## [What this task involves]
Copy out every line of the records in which "vårt" can be found.

## [Data shown]
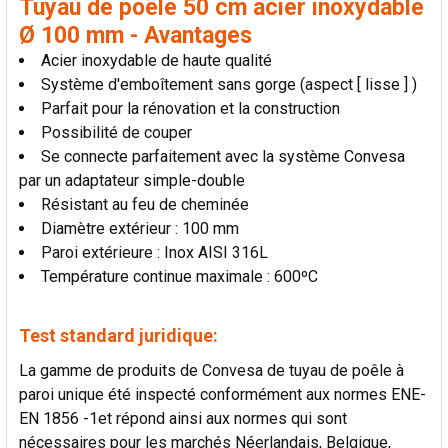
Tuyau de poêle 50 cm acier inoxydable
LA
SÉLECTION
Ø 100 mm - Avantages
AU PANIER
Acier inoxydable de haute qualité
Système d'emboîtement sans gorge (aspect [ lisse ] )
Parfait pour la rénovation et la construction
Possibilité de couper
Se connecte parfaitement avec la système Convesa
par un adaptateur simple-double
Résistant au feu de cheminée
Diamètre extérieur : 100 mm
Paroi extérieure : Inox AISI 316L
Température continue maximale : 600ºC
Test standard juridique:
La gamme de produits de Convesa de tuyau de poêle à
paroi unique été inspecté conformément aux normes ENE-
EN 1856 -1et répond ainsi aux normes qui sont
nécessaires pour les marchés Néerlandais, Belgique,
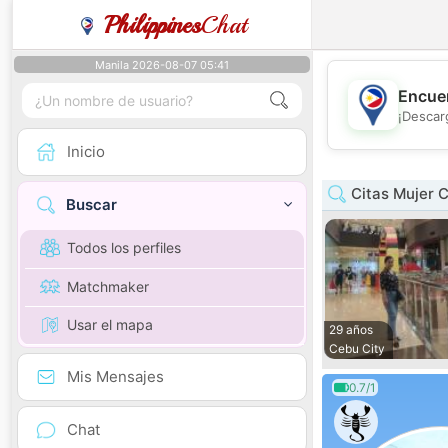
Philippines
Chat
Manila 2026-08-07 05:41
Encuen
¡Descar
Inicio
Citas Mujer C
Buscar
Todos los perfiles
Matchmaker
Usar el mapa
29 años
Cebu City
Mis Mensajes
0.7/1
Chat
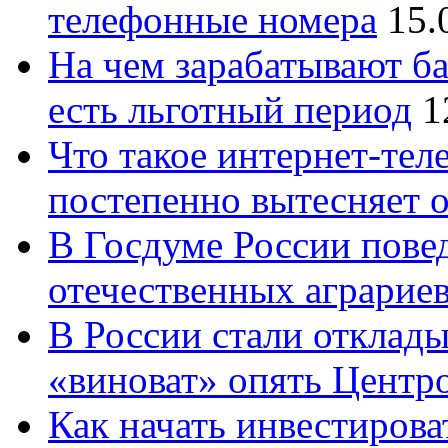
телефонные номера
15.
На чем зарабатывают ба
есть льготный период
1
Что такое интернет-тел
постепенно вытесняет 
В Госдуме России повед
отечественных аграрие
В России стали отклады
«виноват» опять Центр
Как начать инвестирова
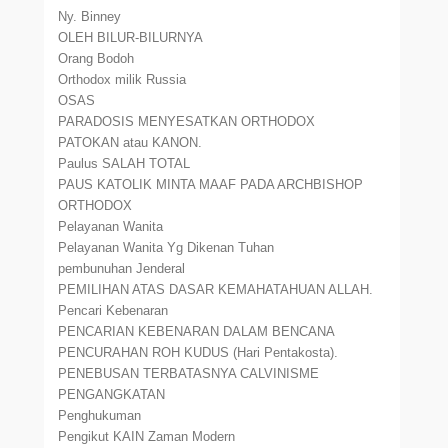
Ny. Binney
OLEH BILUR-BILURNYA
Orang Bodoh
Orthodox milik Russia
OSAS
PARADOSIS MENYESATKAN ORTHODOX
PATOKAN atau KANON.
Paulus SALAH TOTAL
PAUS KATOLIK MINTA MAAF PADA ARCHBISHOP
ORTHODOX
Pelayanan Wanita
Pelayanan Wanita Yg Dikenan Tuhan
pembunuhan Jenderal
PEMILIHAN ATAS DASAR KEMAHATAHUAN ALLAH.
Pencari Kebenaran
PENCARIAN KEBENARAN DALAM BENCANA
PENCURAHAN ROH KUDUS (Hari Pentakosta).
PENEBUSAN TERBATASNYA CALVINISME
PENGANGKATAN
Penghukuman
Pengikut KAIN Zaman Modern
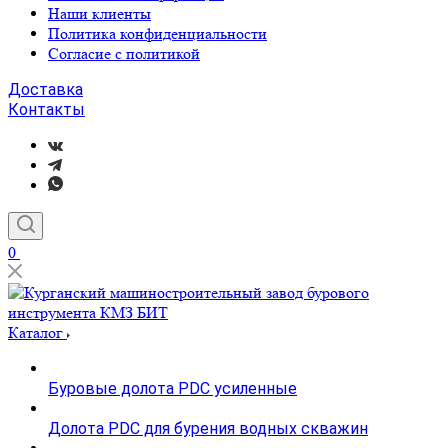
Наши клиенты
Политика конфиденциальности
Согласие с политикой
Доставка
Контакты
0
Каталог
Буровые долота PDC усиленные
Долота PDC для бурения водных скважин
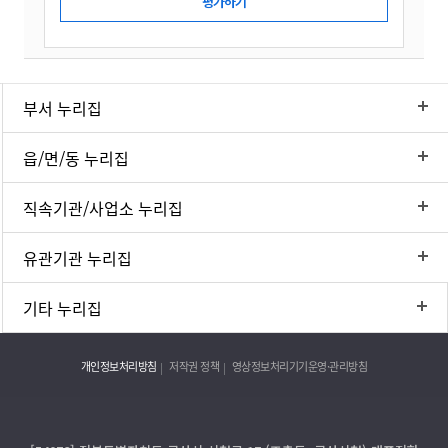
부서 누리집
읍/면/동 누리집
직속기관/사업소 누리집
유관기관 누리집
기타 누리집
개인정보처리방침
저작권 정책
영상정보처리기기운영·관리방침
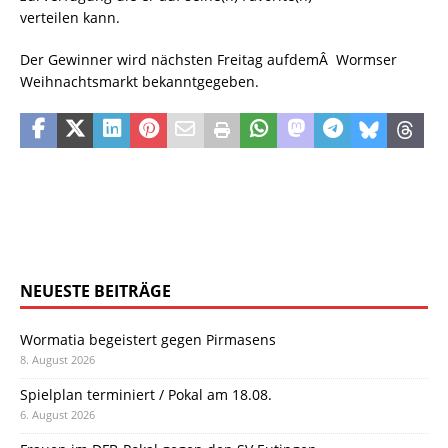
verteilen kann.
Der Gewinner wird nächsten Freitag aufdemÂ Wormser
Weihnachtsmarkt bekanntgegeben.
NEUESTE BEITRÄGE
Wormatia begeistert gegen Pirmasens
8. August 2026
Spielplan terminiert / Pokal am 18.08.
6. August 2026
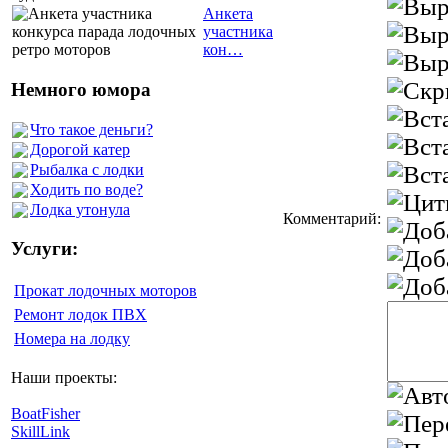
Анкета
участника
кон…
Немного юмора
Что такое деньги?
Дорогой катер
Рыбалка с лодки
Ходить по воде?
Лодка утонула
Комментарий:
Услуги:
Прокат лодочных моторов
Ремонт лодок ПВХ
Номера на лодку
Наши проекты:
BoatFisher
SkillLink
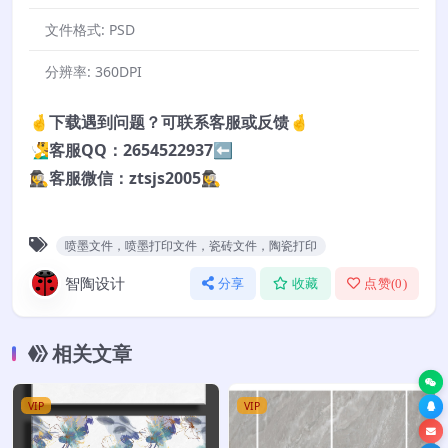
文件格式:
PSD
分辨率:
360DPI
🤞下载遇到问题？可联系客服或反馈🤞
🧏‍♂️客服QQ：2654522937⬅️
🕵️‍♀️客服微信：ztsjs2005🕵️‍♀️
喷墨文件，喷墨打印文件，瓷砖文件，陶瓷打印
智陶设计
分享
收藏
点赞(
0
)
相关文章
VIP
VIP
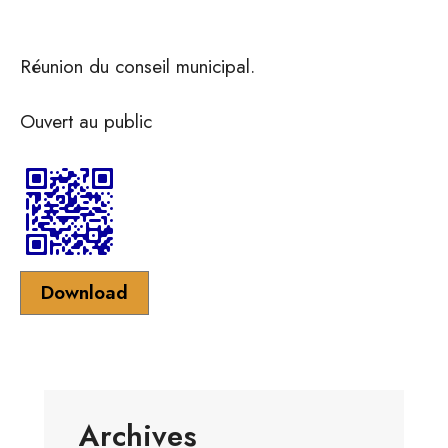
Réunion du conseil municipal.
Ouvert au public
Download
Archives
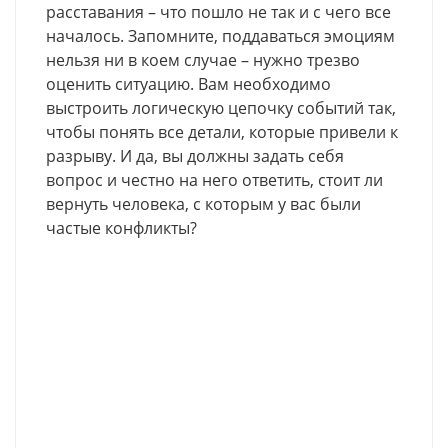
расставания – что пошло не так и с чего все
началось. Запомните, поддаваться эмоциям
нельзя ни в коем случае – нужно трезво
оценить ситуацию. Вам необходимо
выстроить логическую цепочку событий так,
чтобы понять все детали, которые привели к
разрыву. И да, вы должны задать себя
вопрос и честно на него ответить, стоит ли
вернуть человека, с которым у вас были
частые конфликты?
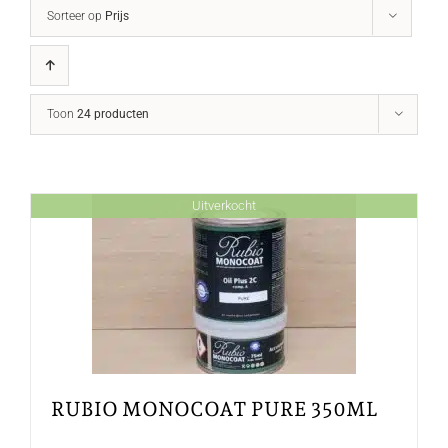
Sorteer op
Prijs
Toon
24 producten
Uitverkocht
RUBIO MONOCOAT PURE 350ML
--
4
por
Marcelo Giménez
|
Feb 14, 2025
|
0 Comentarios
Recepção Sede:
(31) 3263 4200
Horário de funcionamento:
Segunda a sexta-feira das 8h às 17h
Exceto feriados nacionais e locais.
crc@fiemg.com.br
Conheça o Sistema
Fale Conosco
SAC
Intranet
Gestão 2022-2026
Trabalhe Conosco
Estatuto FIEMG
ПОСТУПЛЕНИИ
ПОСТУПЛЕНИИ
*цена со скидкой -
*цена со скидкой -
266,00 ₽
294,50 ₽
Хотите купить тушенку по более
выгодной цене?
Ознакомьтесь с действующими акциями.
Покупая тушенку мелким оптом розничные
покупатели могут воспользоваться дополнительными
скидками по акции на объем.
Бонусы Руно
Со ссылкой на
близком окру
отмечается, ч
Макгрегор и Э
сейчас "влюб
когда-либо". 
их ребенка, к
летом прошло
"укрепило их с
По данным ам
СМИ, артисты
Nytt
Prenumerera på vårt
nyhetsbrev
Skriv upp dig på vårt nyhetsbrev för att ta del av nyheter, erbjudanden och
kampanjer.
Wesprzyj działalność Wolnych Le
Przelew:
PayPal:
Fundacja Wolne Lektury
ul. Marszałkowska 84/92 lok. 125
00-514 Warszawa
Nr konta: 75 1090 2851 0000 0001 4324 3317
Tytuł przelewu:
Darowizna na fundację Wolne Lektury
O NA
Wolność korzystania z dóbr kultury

## [Answer space]
Prenumerera på vårt
Skriv upp dig på vårt nyhetsbrev för att ta del av nyheter, erbjudanden och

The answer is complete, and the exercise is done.